The risk of hip fracture can be reduced by taking oral vitamin D supplements, but only when the vitamin is taken along with calcium supplements, according to a new study published in the Journal of Clinical Endocrinology & Metabolism.
Dr. Steven Boonene from Katholieke Universiteit Leuven, Belgium told Reuters Health that supplementation should be directed to those who are in need including elderly people age 75 or older and those who stay home all the time or institutionalized or patients with diagnosed osteoporosis or people who are on certain drugs such as steroids, which can reduce the bone mineral density.
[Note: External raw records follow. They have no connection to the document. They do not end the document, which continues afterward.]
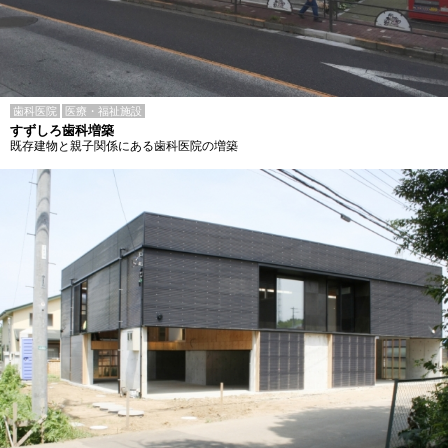
歯科医院
医療・福祉施設
すずしろ歯科増築
既存建物と親子関係にある歯科医院の増築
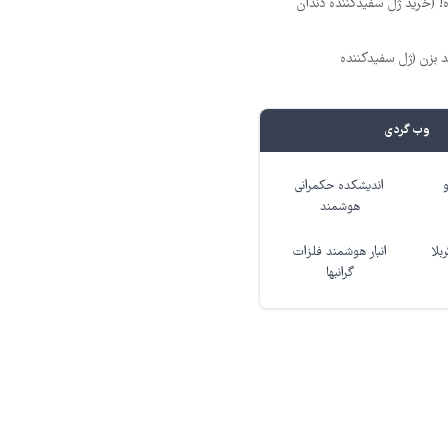
ه! (خرید ژل سفیدکننده دندان
د بزن (ژل سفیدکننده
وب گردی
اندیشکده حکمرانی
هوشمند
بلا
انبار هوشمند فلزات
گرانبها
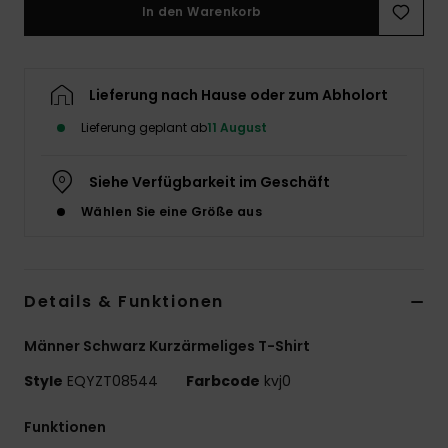
In den Warenkorb
Lieferung nach Hause oder zum Abholort
Lieferung geplant ab
11 August
Siehe Verfügbarkeit im Geschäft
Wählen Sie eine Größe aus
Details & Funktionen
Männer Schwarz Kurzärmeliges T-Shirt
Style
EQYZT08544
Farbcode
kvj0
Funktionen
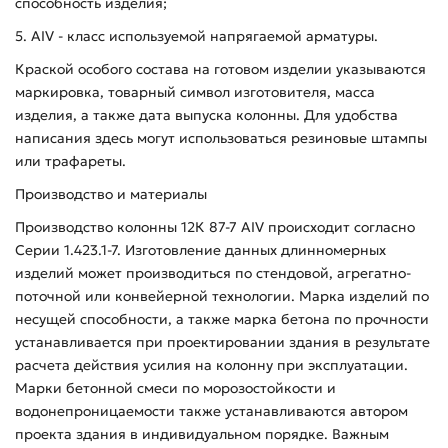
способность изделия;
5. AIV - класс используемой напрягаемой арматуры.
Краской особого состава на готовом изделии указываются
маркировка, товарный символ изготовителя, масса
изделия, а также дата выпуска колонны. Для удобства
написания здесь могут использоваться резиновые штампы
или трафареты.
Производство и материалы
Производство колонны 12К 87-7 АIV происходит согласно
Серии 1.423.1-7. Изготовление данных длинномерных
изделий может производиться по стендовой, агрегатно-
поточной или конвейерной технологии. Марка изделий по
несущей способности, а также марка бетона по прочности
устанавливается при проектировании здания в результате
расчета действия усилия на колонну при эксплуатации.
Марки бетонной смеси по морозостойкости и
водонепроницаемости также устанавливаются автором
проекта здания в индивидуальном порядке. Важным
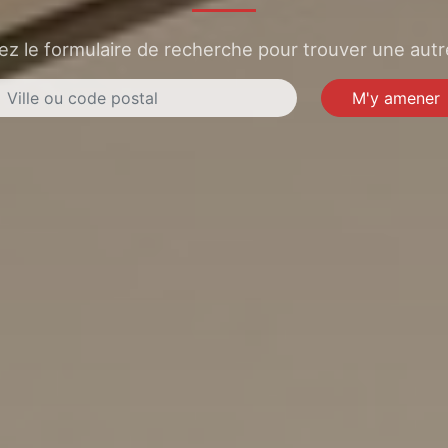
sez le formulaire de recherche pour trouver une autre
M'y amener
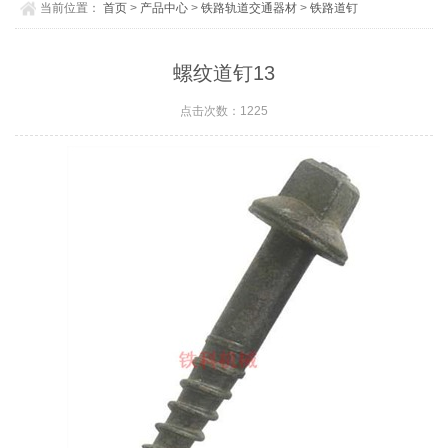
当前位置：
首页
>
产品中心
>
铁路轨道交通器材
>
铁路道钉
螺纹道钉13
点击次数：1225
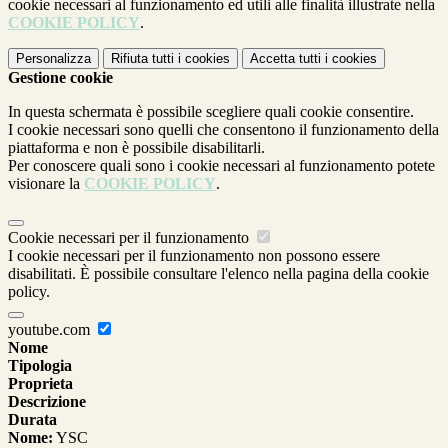
cookie necessari al funzionamento ed utili alle finalità illustrate nella
COOKIE POLICY
.
Personalizza
Rifiuta tutti
i cookies
Accetta tutti
i cookies
Gestione cookie
In questa schermata è possibile scegliere quali cookie consentire.
I cookie necessari sono quelli che consentono il funzionamento della
piattaforma e non è possibile disabilitarli.
Per conoscere quali sono i cookie necessari al funzionamento potete
visionare la
COOKIE POLICY
.
Cookie necessari per il funzionamento
I cookie necessari per il funzionamento non possono essere
disabilitati. È possibile consultare l'elenco nella pagina della cookie
policy.
youtube.com
Nome
Tipologia
Proprieta
Descrizione
Durata
Nome:
YSC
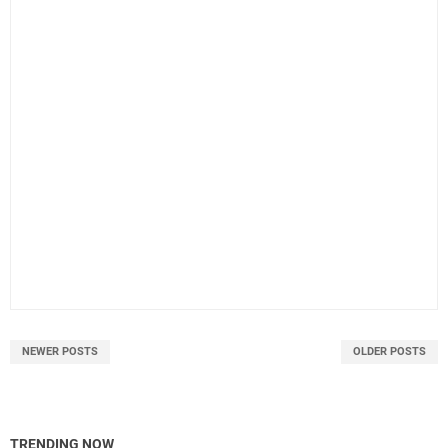
NEWER POSTS
OLDER POSTS
TRENDING NOW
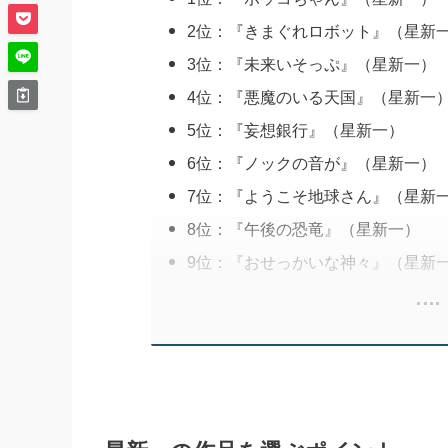
2位：『きまぐれロボット』（星新
3位：『未来いそっぷ』（星新一）
4位：『悪魔のいる天国』（星新一
5位：『妄想銀行』（星新一）
6位：『ノックの音が』（星新一）
7位：『ようこそ地球さん』（星新
8位：『午後の恐竜』（星新一）
9位：『おせっかいな神々』（星新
In the study, Boonen and team compared two groups of people, one on vitamin D supplements only and the other on vitamin D plus calcium against a group who took a placebo.
The researchers found that the risk of hip fracture in the vitamin D only group was not statistically significant. However, the group took both vitamin D and calcium experienced a reduction of hip fracture risk by up to 25 percent.
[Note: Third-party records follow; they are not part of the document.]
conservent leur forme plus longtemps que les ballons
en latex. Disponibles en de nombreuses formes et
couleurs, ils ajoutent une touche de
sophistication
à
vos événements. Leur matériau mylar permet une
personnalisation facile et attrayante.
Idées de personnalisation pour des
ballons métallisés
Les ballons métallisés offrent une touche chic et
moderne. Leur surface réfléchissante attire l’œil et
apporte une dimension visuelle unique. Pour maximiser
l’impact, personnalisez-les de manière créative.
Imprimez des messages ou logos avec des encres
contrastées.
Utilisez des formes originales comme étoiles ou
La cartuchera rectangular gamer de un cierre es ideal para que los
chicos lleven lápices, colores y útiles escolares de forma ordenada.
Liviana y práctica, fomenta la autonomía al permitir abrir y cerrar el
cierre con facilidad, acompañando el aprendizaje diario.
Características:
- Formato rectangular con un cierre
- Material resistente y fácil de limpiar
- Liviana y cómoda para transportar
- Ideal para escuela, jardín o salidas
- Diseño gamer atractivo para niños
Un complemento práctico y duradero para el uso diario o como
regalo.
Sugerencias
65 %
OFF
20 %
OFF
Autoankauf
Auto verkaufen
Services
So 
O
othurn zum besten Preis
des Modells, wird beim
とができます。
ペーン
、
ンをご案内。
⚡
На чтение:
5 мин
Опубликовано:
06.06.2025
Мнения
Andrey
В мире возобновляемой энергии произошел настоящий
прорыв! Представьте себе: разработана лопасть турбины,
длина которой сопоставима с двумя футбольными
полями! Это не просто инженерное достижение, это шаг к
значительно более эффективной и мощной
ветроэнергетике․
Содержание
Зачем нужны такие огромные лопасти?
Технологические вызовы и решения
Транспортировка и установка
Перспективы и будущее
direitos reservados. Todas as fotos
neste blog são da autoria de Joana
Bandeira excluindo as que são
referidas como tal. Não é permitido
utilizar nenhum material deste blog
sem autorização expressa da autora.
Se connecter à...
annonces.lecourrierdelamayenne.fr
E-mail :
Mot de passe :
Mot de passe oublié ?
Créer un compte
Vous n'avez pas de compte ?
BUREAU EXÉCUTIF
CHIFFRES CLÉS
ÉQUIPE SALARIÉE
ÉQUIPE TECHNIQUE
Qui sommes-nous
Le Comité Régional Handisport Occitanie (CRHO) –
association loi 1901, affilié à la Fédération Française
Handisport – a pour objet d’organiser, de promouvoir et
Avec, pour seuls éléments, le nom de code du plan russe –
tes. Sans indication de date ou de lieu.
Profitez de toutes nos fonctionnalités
Inadequate intake of calcium and vitamin D is often found in elderly people and a combo of calcium and vitamin D is needed to restore calcium balance and reduce the hip fracture risk.
The current recommendation for intake of vitamin D is too low for most people, say some experts, who have conducted research on vitamin D for decades. The daily intake should be increased to 2000 IU from current 300 or 400 for adults.
Sunshine is the best way to get vitamin D for most people. Vitamin D supplements may not be as effective as the natural vitamin D which is bio-synthesized after the skin is exposed to sunshine. Fish liver oil is another source of vitamin D.
Vitamin D has been found to provide a range of health benefits. In addition to osteoporosis, vitamin D protect against cancer such as prostate cancer, breast cancer and colorectal cancer, autoimmune disease, and hypertension.